I wonder what format these files will be detected as on systems that use mime types instead of file extensions
1. Re:Mimetypes? by wisnoskij · 2018-11-01 01:59 · Score: 1
  
  I think we can be fairly certain that mime scanners will be designed to stop scanning as soon as possible in all cases. Meaning It will detect the format that uses data at the front. So at least in this case, it would show as a jpg file.
  
  --
  Troll is not a replacement for I disagree.
Re:.zip != .rar by wisnoskij · 2018-11-01 01:56 · Score: 1

The summary seems to be saying it is a zip of a rar of text.

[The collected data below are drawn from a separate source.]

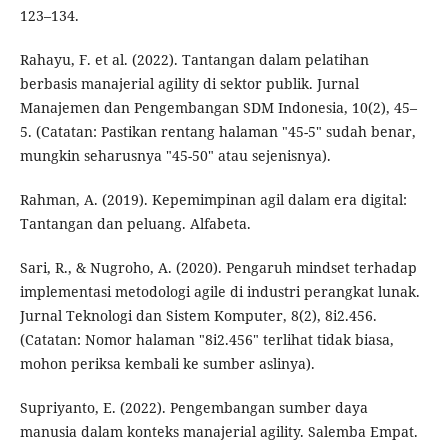
123–134.
Rahayu, F. et al. (2022). Tantangan dalam pelatihan
berbasis manajerial agility di sektor publik. Jurnal
Manajemen dan Pengembangan SDM Indonesia, 10(2), 45–
5. (Catatan: Pastikan rentang halaman "45-5" sudah benar,
mungkin seharusnya "45-50" atau sejenisnya).
Rahman, A. (2019). Kepemimpinan agil dalam era digital:
Tantangan dan peluang. Alfabeta.
Sari, R., & Nugroho, A. (2020). Pengaruh mindset terhadap
implementasi metodologi agile di industri perangkat lunak.
Jurnal Teknologi dan Sistem Komputer, 8(2), 8i2.456.
(Catatan: Nomor halaman "8i2.456" terlihat tidak biasa,
mohon periksa kembali ke sumber aslinya).
Supriyanto, E. (2022). Pengembangan sumber daya
manusia dalam konteks manajerial agility. Salemba Empat.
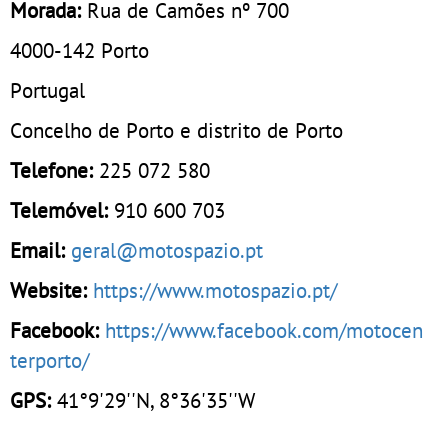
Morada:
Rua de Camões nº 700
4000-142
Porto
Portugal
Concelho de Porto e distrito de Porto
Telefone:
225 072 580
Telemóvel:
910 600 703
Email:
geral@motospazio.pt
Website:
https://www.motospazio.pt/
Facebook:
https://www.facebook.com/motocen
terporto/
GPS:
41°9'29''N, 8°36'35''W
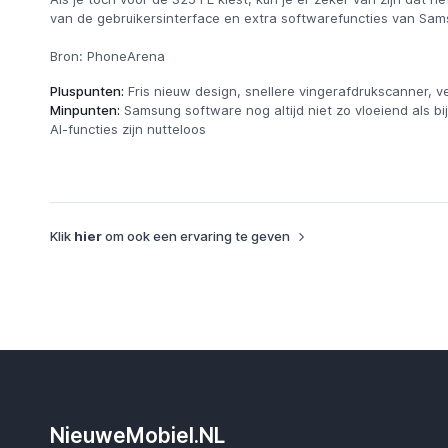
van de gebruikersinterface en extra softwarefuncties van Sam
Bron: PhoneArena
Pluspunten:
Fris nieuw design, snellere vingerafdrukscanner, v
Minpunten:
Samsung software nog altijd niet zo vloeiend als b
AI-functies zijn nutteloos
Klik
hier
om ook een ervaring te geven
NieuweMobiel.NL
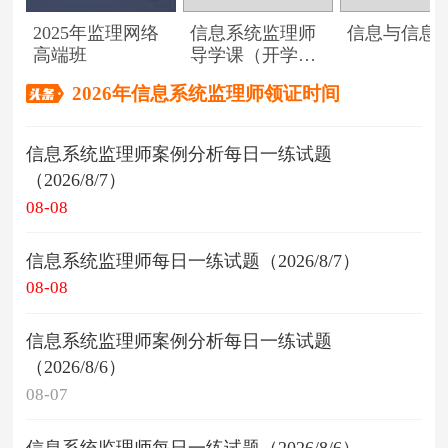
2025年监理网络
信息系统监理师
信息与信息
高端班
导学课（开学典
礼）
2026年信息系统监理师领证时间
信息系统监理师案例分析每日一练试题
（2026/8/7）
08-08
信息系统监理师每日一练试题（2026/8/7）
08-08
信息系统监理师案例分析每日一练试题
（2026/8/6）
08-07
信息系统监理师每日一练试题（2026/8/6）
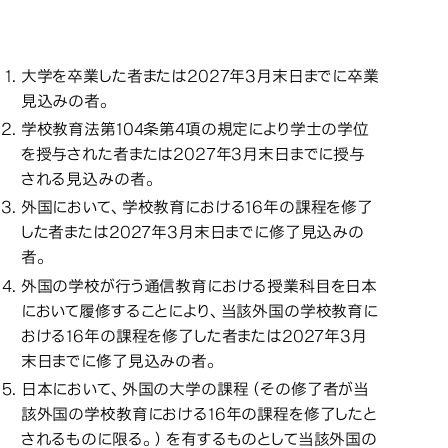
＜令和９年度春入学＞修士
＜令和９年度春入学＞修士
＜令和９年度春入学＞修士
＜令
課程出願資格（次の項目の
課程出願資格（次の項目の
課程出願資格（次の項目の
いずれかを満たしている者）
いずれかを満たしている者）
いずれかを満たしている者）
大学を卒業した者または2027年3月末日までに卒業
見込みの者。
学校教育法第104条第4項の規定により学士の学位
を授与された者または2027年3月末日までに授与
される見込みの者。
外国において、学校教育における16年の課程を修了
した者または2027年3月末日までに修了見込みの
者。
外国の学校が行う通信教育における授業科目を日本
において履修することにより、当該外国の学校教育に
おける16年の課程を修了した者または2027年3月
末日までに修了見込みの者。
日本において、外国の大学の課程（その修了者が当
該外国の学校教育における16年の課程を修了したと
されるものに限る。）を有するものとして当該外国の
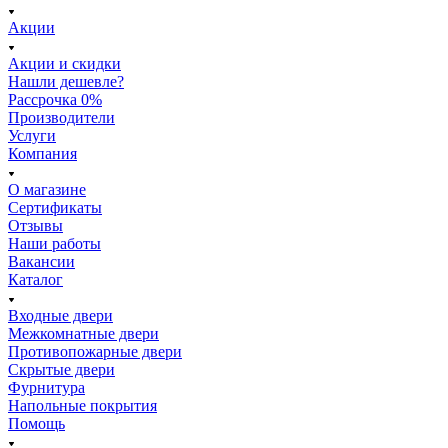
Акции
Акции и скидки
Нашли дешевле?
Рассрочка 0%
Производители
Услуги
Компания
О магазине
Сертификаты
Отзывы
Наши работы
Вакансии
Каталог
Входные двери
Межкомнатные двери
Противопожарные двери
Скрытые двери
Фурнитура
Напольные покрытия
Помощь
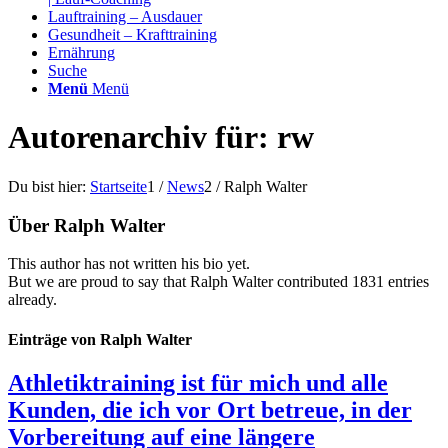
Lauftraining – Ausdauer
Gesundheit – Krafttraining
Ernährung
Suche
Menü
Menü
Autorenarchiv für: rw
Du bist hier:
Startseite
1
/
News
2
/
Ralph Walter
Über
Ralph Walter
This author has not written his bio yet.
But we are proud to say that
Ralph Walter
contributed 1831 entries
already.
Einträge von Ralph Walter
Athletiktraining ist für mich und alle
Kunden, die ich vor Ort betreue, in der
Vorbereitung auf eine längere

I guess it is possible the polygot method only works with storage zips and does not work with compression.
For whatever reason, I am inclined to believe the summery got it right as zips of rars, rars of rars, and zips of zips are fairly common to find in downloading files for whatever reason.

--
Troll is not a replacement for I disagree.